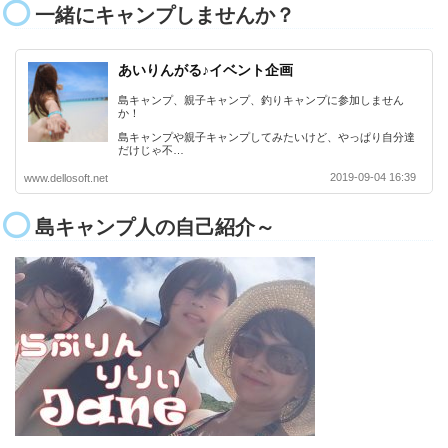
一緒にキャンプしませんか？
あいりんがる♪イベント企画
島キャンプ、親子キャンプ、釣りキャンプに参加しません
か！
島キャンプや親子キャンプしてみたいけど、やっぱり自分達
だけじゃ不…
2019-09-04 16:39
www.dellosoft.net
島キャンプ人の自己紹介～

----

» **Exercise instructions**: Quote the preceding listing precisely and completely, omitting its images.

» **Final answer**:
一緒にキャンプしませんか？
あいりんがる♪イベント企画
島キャンプ、親子キャンプ、釣りキャンプに参加しません
か！
島キャンプや親子キャンプしてみたいけど、やっぱり自分達
だけじゃ不…
2019-09-04 16:39
www.dellosoft.net
島キャンプ人の自己紹介～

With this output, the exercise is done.